◆ **The data**:
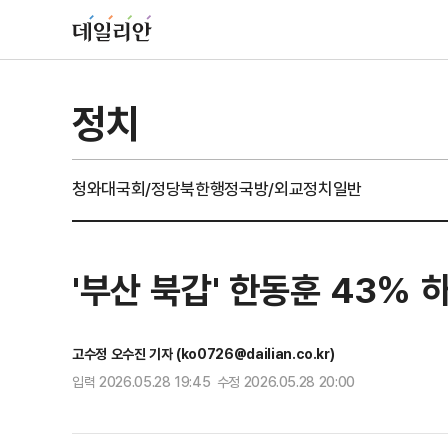
정치
청와대
국회/정당
북한
행정
국방/외교
정치일반
'부산 북갑' 한동훈 43% 
고수정 오수진 기자 (ko0726@dailian.co.kr)
입력 2026.05.28 19:45 수정 2026.05.28 20:00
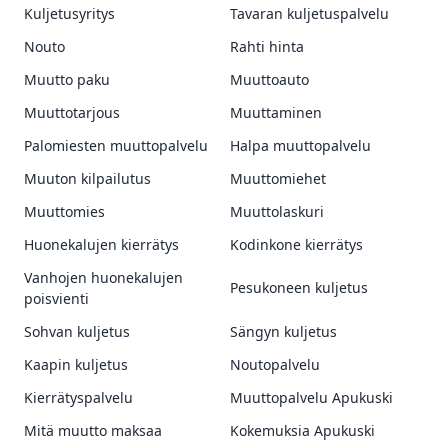
Kuljetusyritys
Tavaran kuljetuspalvelu
Nouto
Rahti hinta
Muutto paku
Muuttoauto
Muuttotarjous
Muuttaminen
Palomiesten muuttopalvelu
Halpa muuttopalvelu
Muuton kilpailutus
Muuttomiehet
Muuttomies
Muuttolaskuri
Huonekalujen kierrätys
Kodinkone kierrätys
Vanhojen huonekalujen
Pesukoneen kuljetus
poisvienti
Sohvan kuljetus
Sängyn kuljetus
Kaapin kuljetus
Noutopalvelu
Kierrätyspalvelu
Muuttopalvelu Apukuski
Mitä muutto maksaa
Kokemuksia Apukuski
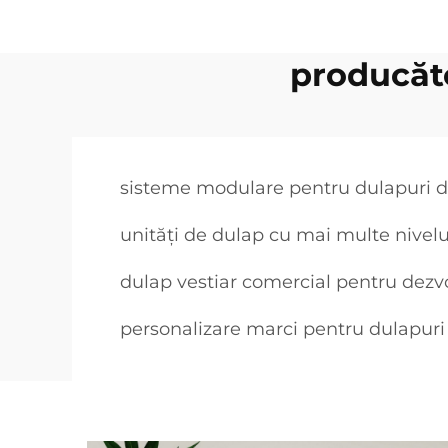
producăto
sisteme modulare pentru dulapuri d
unități de dulap cu mai multe nivelu
dulap vestiar comercial pentru dezvol
personalizare marci pentru dulapuri 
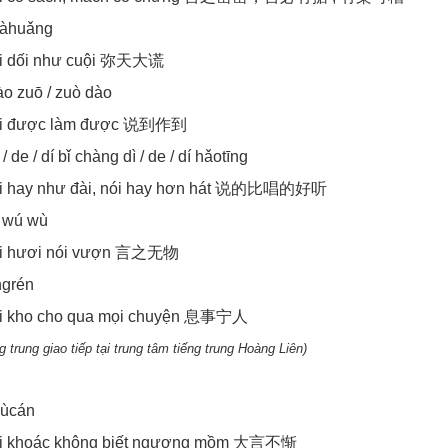
dàhuǎng
i dối như cuội 弥天大谎
o zuō / zuò dào
ói được làm được 说到作到
/ de / dí bǐ chàng dì / de / dí hǎotīng
i hay như đài, nói hay hơn hát 说的比唱的好听
ī wú wù
ói hươi nói vượn 言之无物
ngrén
i kho cho qua mọi chuyện 息事宁人
g trung giao tiếp tại trung tâm tiếng trung Hoàng Liên)
ùcán
i khoác không biết ngượng mồm 大言不惭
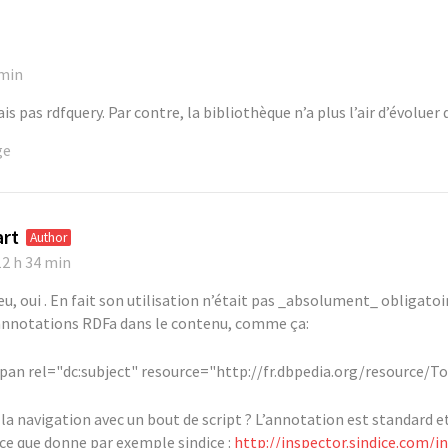
 min
ais pas rdfquery. Par contre, la bibliothèque n’a plus l’air d’évolu
ge
art
Author
12 h 34 min
u, oui . En fait son utilisation n’était pas _absolument_ obligatoire
 annotations RDFa dans le contenu, comme ça:
pan rel="dc:subject" resource="http://fr.dbpedia.org/resource/To
a navigation avec un bout de script ? L’annotation est standard et
 ce que donne par exemple sindice :
http://inspector.sindice.com/i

◆ **What you have to do**: Each record needs to be reproduced exactly, and no image should be carried over.

◆ **Answer for this exercise**:
정치
청와대
국회/정당
북한
행정
국방/외교
정치일반
'부산 북갑' 한동훈 43% 
고수정 오수진 기자 (ko0726@dailian.co.kr)
입력 2026.05.28 19:45 수정 2026.05.28 20:00
Kuljetusyritys
Tavaran kuljetuspalvelu
Nouto
Rahti hinta
Muutto paku
Muuttoauto
Muuttotarjous
Muuttaminen
Palomiesten muuttopalvelu
Halpa muuttopalvelu
Muuton kilpailutus
Muuttomiehet
Muuttomies
Muuttolaskuri
Huonekalujen kierrätys
Kodinkone kierrätys
Vanhojen huonekalujen
Pesukoneen kuljetus
poisvienti
Sohvan kuljetus
Sängyn kuljetus
Kaapin kuljetus
Noutopalvelu
Kierrätyspalvelu
Muuttopalvelu Apukuski
Mitä muutto maksaa
Kokemuksia Apukuski
producăto
sisteme modulare pentru dulapuri d
unități de dulap cu mai multe nivelu
dulap vestiar comercial pentru dezvol
personalizare marci pentru dulapuri 
dàhuǎng
i dối như cuội 弥天大谎
o zuō / zuò dào
ói được làm được 说到作到
/ de / dí bǐ chàng dì / de / dí hǎotīng
i hay như đài, nói hay hơn hát 说的比唱的好听
ī wú wù
ói hươi nói vượn 言之无物
ngrén
i kho cho qua mọi chuyện 息事宁人
g trung giao tiếp tại trung tâm tiếng trung Hoàng Liên)
ùcán
i khoác không biết ngượng mồm 大言不惭
 min
ais pas rdfquery. Par contre, la bibliothèque n’a plus l’air d’évolu
ge
art
Author
12 h 34 min
u, oui . En fait son utilisation n’était pas _absolument_ obligatoire
 annotations RDFa dans le contenu, comme ça:
pan rel="dc:subject" resource="http://fr.dbpedia.org/resource/To
a navigation avec un bout de script ? L’annotation est standard et
 ce que donne par exemple sindice :
http://inspector.sindice.com/i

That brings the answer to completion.